If you like your thrillers with more thrills and fewer attractive shots of trees and mountainsides and people saying very little, you are not going to love Night Moves. Director Kelly Reichardt isn’t especially keen on plot. What she finds fascinating is the observation of people, and to her eyes, people don’t give much away, at least not on the surface.
Reichardt’s last movie was Meek’s Cutoff (’10), a western set in 1845 in which a group of settlers in covered wagons wander through a desert, lost, in search of water or the trail, led by a dubious character named Meek, then later by a potentially untrustworthy Indian. It’s an interesting movie. Nothing happens in it. I’ve told you the entire story. There are subtle power struggles between the characters throughout, with subtle being the key word, but as for drama, I’m not certain there is any. There’s the overall setup, a dramatic one: people are lost and thirsty; what will become of them? But since when the movie ends, nothing about their situation has changed, may we call it drama? Their permanent state of being is a precarious one. It never changes. In any case, I recall liking Meek’s Cutoff to an extent, but not so much as a movie. It played to me more like a beautifully shot installation in a modern art museum.
Night Moves is clearly a movie. There is drama. It is about three people, Josh (Jesse Eisenberg), Dena (Dakota Fanning), and Harmon (Peter Sarsgaard), living in Oregon, who plot to blow up a dam as an act of eco-terrorism. They plan and prepare, and midway into the movie, they succeed.
The rest of the movie deals with the aftermath for the three, in particular Dena, who’s a nervous wreck, and Josh, who feels responsible for her.
Structurally, the movie is identical to every other heist/crime/nefarious scheme movie. The first half we meet the gang, learn about the fool-proof plan, and watch them enact it. But something always goes wrong, however small, however unpredictable, and suddenly one of the conspirators poses a threat to the others, and must be dealt with.
What’s different in Night Moves is its sparse style. Minimal dialogue, action as low-key as possible, little resolution. Of course compared to Meek’s Cutoff, there’s a huge resolution. The movies are like night and day in that regard.
Night Moves exists to pose questions: how far should eco-activism be taken? What are the costs? The benefits? Should one blow up a dam? How will that affect the world at large? How will it affect the bomber’s soul? We can see the characters struggling with these issues, but only indirectly. Their struggle is internal.
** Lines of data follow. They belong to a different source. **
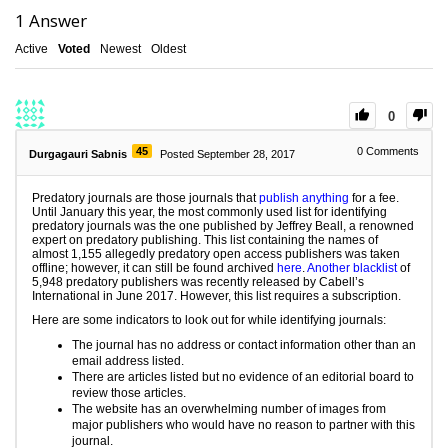
1
Answer
Active
Voted
Newest
Oldest
0
45
0
Comments
Durgagauri Sabnis
Posted September 28, 2017
Predatory journals are those journals that
publish anything
for a fee.
Until January this year, the most commonly used list for identifying
predatory journals was the one published by Jeffrey Beall, a renowned
expert on predatory publishing. This list containing the names of
almost 1,155 allegedly predatory open access publishers was taken
offline; however, it can still be found archived
here
.
Another blacklist
of
5,948 predatory publishers was recently released by Cabell’s
International in June 2017. However, this list requires a subscription.
Here are some indicators to look out for while identifying journals:
The journal has no address or contact information other than an
email address listed.
There are articles listed but no evidence of an editorial board to
review those articles.
The website has an overwhelming number of images from
major publishers who would have no reason to partner with this
journal.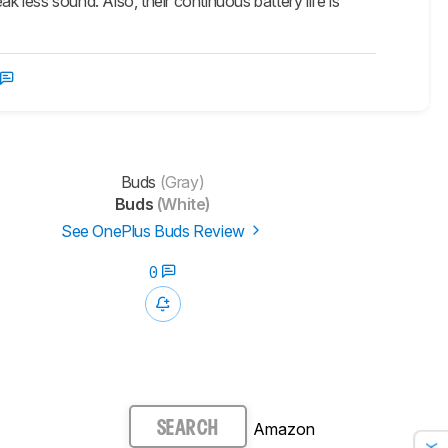
k less sound. Also, their continuous battery life is
Buds
(Gray)
Buds
(White)
See OnePlus Buds Review
0
Amazon
SEARCH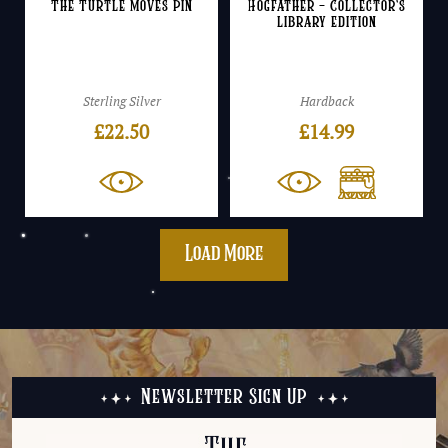
The Turtle Moves Pin
Hogfather – Collector’s
Library Edition
Sterling Silver
Hardback
£
22.50
£
14.99
Load More
Newsletter Sign Up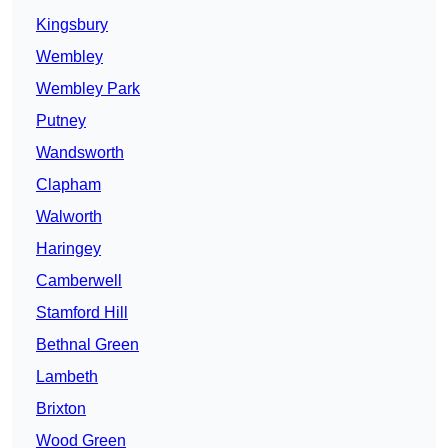
Kingsbury
Wembley
Wembley Park
Putney
Wandsworth
Clapham
Walworth
Haringey
Camberwell
Stamford Hill
Bethnal Green
Lambeth
Brixton
Wood Green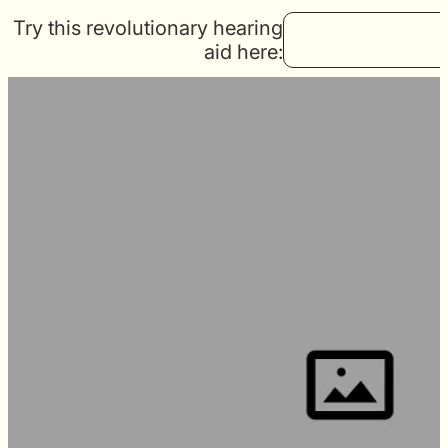
Try this revolutionary hearing
aid here: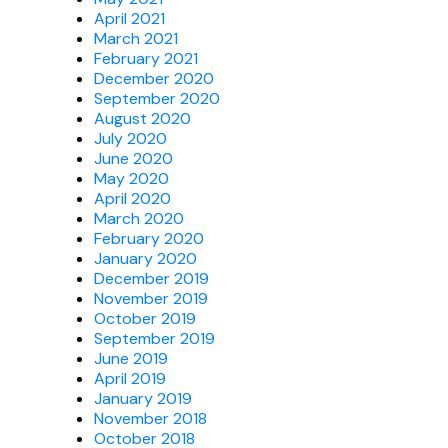
April 2021
March 2021
February 2021
December 2020
September 2020
August 2020
July 2020
June 2020
May 2020
April 2020
March 2020
February 2020
January 2020
December 2019
November 2019
October 2019
September 2019
June 2019
April 2019
January 2019
November 2018
October 2018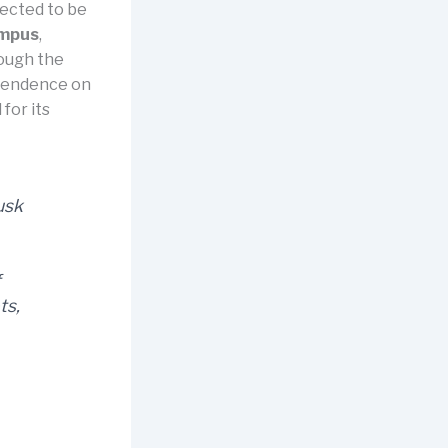
pected to be
ampus
,
rough the
ependence on
for its
usk
f
ts,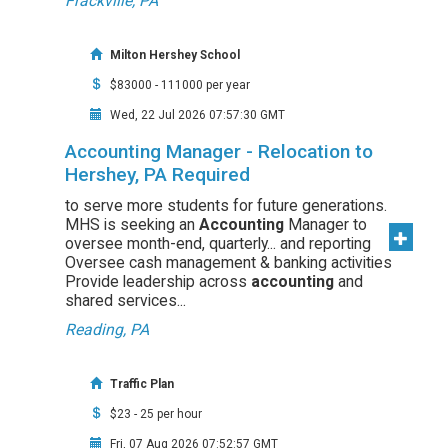
Frackville, PA
Milton Hershey School
$83000 - 111000 per year
Wed, 22 Jul 2026 07:57:30 GMT
Accounting Manager - Relocation to
Hershey, PA Required
to serve more students for future generations.
MHS is seeking an
Accounting
Manager to
oversee month-end, quarterly... and reporting
Oversee cash management & banking activities
Provide leadership across
accounting
and
shared services...
Reading, PA
Traffic Plan
$23 - 25 per hour
Fri, 07 Aug 2026 07:52:57 GMT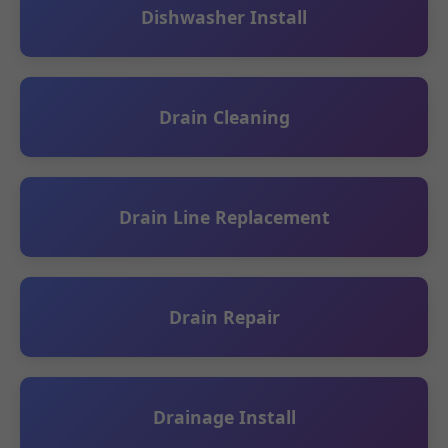
Dishwasher Install
Drain Cleaning
Drain Line Replacement
Drain Repair
Drainage Install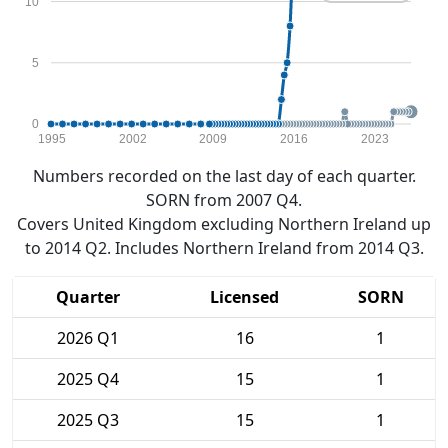
10
5
0
1995
2002
2009
2016
2023
Numbers recorded on the last day of each quarter.
SORN from 2007 Q4.
Covers United Kingdom excluding Northern Ireland up
to 2014 Q2. Includes Northern Ireland from 2014 Q3.
Quarter
Licensed
SORN
2026 Q1
16
1
2025 Q4
15
1
2025 Q3
15
1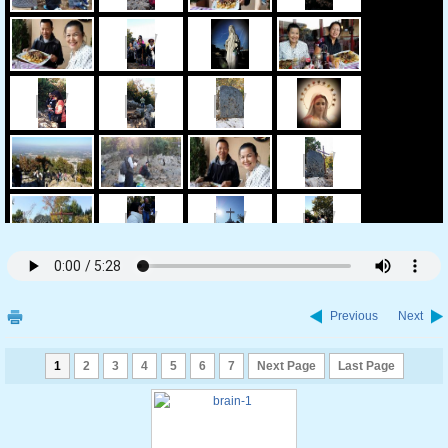
Previous
Next
1
2
3
4
5
6
7
Next Page
Last Page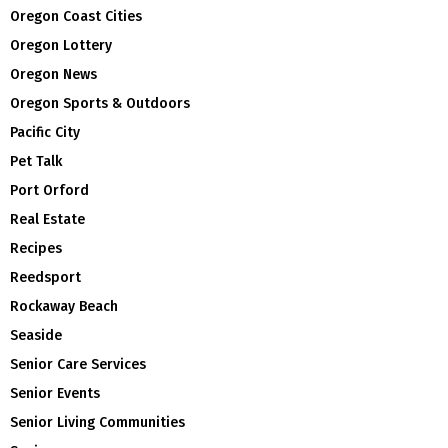
Oregon Coast Cities
Oregon Lottery
Oregon News
Oregon Sports & Outdoors
Pacific City
Pet Talk
Port Orford
Real Estate
Recipes
Reedsport
Rockaway Beach
Seaside
Senior Care Services
Senior Events
Senior Living Communities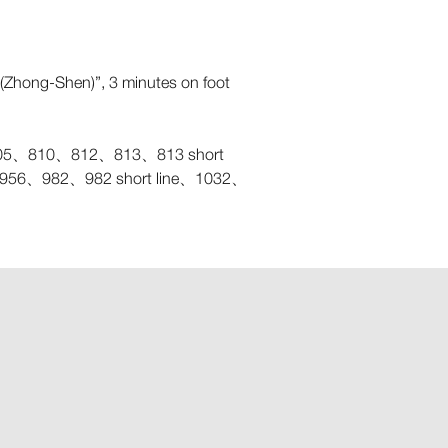
ll(Zhong-Shen)”, 3 minutes on foot
、810、812、813、813 short
6、982、982 short line、1032、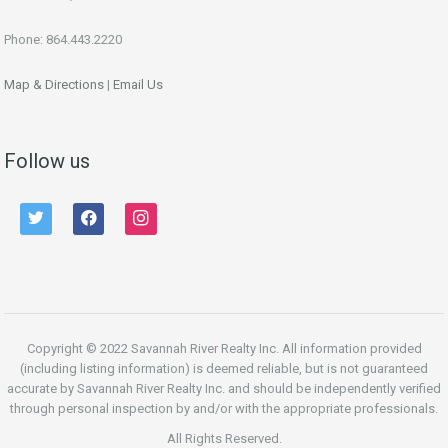
Phone: 864.443.2220
Map & Directions
|
Email Us
Follow us
twitter
facebook
instagram
Copyright © 2022 Savannah River Realty Inc. All information provided
(including listing information) is deemed reliable, but is not guaranteed
accurate by Savannah River Realty Inc. and should be independently verified
through personal inspection by and/or with the appropriate professionals.
All Rights Reserved.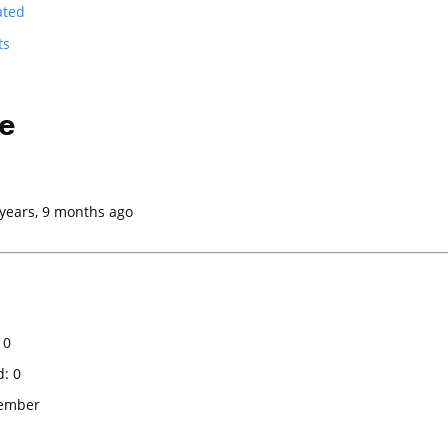
ated
ts
e
 years, 9 months ago
 0
d: 0
Member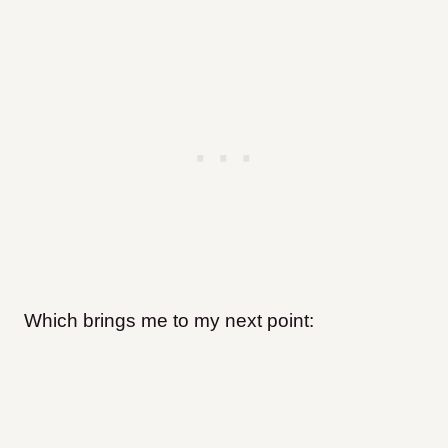
Which brings me to my next point: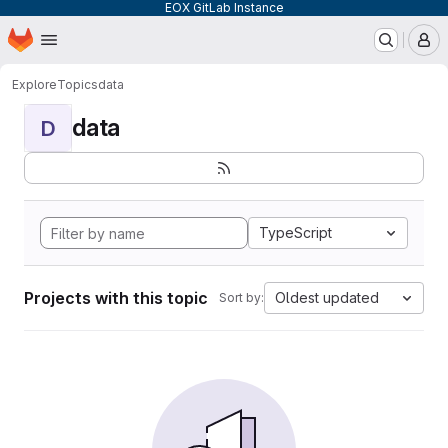
EOX GitLab Instance
Homepage
Skip to main content
M
Explore
Topics
data
data
D
TypeScript
Projects with this topic
Oldest updated
Sort by: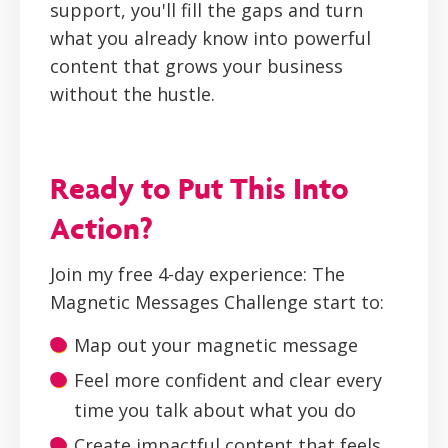
support, you'll fill the gaps and turn
what you already know into powerful
content that grows your business
without the hustle.
Ready to Put This Into
Action?
Join my free 4-day experience: The
Magnetic Messages Challenge start to:
Map out your magnetic message
Feel more confident and clear every
time you talk about what you do
Create impactful content that feels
We only see the secondary aspects: nervousness, a rash, long silences, paranoia.
I like the meditative nature of Reichardt’s films, the beauty, the calm exteriors of both people and places. Little happens outwardly, but the pace never flags. Her movies move slowly, but they move, and that’s not an easy trick to pull off. It speaks to the power of the characterizations.
On the other hand, so determined is she to keep the emotional lives of her characters submerged, and to strip dramatic situations from her stories, that it’s hard to care much while watching. There’s no emotional connection to be made with these people or their plight. Their plight is, rather, interesting. Their actions and reactions feel true to life, or at least true to the lives of the extremely non-demonstrative. But beyond my intellectual interest in them, I don’t find myself caught up by their dilemmas.
Something curious is going on here. Reichardt is making a political movie in Night Moves. Watching it one must question one’s opinions on the wisdom of radicalism. How far should one go to protest wrongdoing? Isn’t building dams, and thus destroying ecosystems, for the economic gain of a select few more radical than blowing one up? Or not?
Yet the political question at the movie’s heart isn’t what the movie is about. It’s about the characters. It’s a character piece. All of her movies are. Who these people are drives the story and determines its pace. But her style is such that any information about the characters beyond their minimal actions and words is put aside.
So in Night Moves we have a character-driven political movie not about politics whose characters are only sketched. It’s something of a conundrum.